How does my work start….I would say a lot of my photos are candid or in the moment. I’m usually not really thinking about it. Most often I just look at everyday actions in people and memorialize them through my images. If there’s a specific story that I wanna tell, I’ll look for people that can help me tell those stories. I prefer shooting with everyday people, or like people I’ve interacted with in my life. People who don’t typically model, since I think it’s important that people see themselves physically in artwork.
How would you describe your current work? How does it differ from your past work?
I feel like all of my work is connected. My work is a growing extension of when I started making photographs in 2015. My current work is a labor of love, It’s memories, current moments happening in real time, and honestly experimentation. It’s a lot.

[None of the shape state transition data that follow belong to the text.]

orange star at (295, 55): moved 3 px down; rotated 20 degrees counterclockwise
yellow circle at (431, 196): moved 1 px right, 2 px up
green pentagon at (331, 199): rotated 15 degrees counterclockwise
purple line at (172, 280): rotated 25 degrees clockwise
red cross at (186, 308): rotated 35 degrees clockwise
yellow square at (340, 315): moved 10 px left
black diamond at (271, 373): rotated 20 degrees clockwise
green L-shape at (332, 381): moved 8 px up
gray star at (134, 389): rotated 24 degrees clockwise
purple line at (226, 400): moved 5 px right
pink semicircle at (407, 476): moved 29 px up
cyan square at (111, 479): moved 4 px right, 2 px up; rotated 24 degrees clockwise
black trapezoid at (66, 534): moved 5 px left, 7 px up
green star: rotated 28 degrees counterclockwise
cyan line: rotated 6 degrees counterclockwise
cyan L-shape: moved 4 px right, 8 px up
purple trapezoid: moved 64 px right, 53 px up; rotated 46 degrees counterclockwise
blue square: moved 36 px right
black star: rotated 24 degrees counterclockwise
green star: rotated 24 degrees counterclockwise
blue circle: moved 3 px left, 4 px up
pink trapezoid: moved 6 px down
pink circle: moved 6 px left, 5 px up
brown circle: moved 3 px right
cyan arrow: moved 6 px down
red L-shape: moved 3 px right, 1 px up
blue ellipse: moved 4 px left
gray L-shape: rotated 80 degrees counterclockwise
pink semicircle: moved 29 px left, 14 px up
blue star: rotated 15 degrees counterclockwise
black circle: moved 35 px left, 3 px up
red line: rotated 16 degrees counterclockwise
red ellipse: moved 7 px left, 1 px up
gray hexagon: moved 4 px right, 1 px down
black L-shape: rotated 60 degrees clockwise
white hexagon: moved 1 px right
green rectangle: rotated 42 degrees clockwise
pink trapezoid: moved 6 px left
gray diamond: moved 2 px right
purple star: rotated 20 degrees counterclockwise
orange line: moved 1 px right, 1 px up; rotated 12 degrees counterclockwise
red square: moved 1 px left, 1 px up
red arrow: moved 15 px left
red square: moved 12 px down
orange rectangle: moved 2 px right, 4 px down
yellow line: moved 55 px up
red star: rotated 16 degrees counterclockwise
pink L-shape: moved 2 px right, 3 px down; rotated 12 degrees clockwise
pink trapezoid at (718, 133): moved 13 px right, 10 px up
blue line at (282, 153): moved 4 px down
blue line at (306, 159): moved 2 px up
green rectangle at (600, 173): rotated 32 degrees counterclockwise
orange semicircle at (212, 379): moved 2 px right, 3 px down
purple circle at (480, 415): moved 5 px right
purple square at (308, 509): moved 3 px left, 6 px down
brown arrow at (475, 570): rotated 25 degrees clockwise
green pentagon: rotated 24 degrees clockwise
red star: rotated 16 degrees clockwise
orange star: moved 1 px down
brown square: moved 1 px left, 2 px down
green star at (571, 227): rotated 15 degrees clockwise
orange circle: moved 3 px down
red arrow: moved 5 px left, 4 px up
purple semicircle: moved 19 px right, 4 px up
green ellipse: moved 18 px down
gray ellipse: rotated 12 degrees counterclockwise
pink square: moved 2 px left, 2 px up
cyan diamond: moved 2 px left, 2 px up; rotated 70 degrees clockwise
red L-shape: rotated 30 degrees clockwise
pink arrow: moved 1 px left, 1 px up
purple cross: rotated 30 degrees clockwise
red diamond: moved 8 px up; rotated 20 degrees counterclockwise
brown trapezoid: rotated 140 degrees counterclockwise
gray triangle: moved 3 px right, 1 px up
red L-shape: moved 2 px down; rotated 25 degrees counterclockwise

I’m experimenting a lot with motion, and I’ve been into physically altering work and working with negatives and physical paper – when I started, it was mainly into just a lot of digital work, or regular film and print.
What do you take inspiration from outside of photography?
Life.
Is connection between you and the people you photograph important? How so?
Well, yes. Building a connection is important very important to me – especially with strangers – because comfortability is essential. Even with personal work, if a stranger comes in front of my camera, they already have a certain level of trust in me based on my past work. I often find myself in scenarios where people express how comfortable they are quickly. It’s in the presence and pacing of a shoot, I don’t approach with just my camera. I approach with words and conversation first and the photos come after. But with my family, I would say they really inform my photography. Just because of all of our different family dynamics, and seeing like the results of trauma and love and hate … all of it. With me documenting my families different connections with each other, sometimes I feel that I’m making work for them….. but I’m also documenting them. I want them to see themselves in images, the good and the bad. I find beauty in that.
What’s your guilty pleasure?
Popeyes sweet & spicy wings.
What are you watching right now?
Well I’m rewatching girlfriends right now-it’s my comfort show.
What are you reading?
Women & migration(s) II edited by Kaila Brooks, Cheryl Finley, Ellyn Toscano, & Deborah Willis- a series of essays.
What are you listening to?
In this very moment I have Eddie Kendricks’ Intimate Friends playing haha.
What’s the first thing you do every morning?
Give myself one tight hug. Then I turn on some tunes and go on about my day.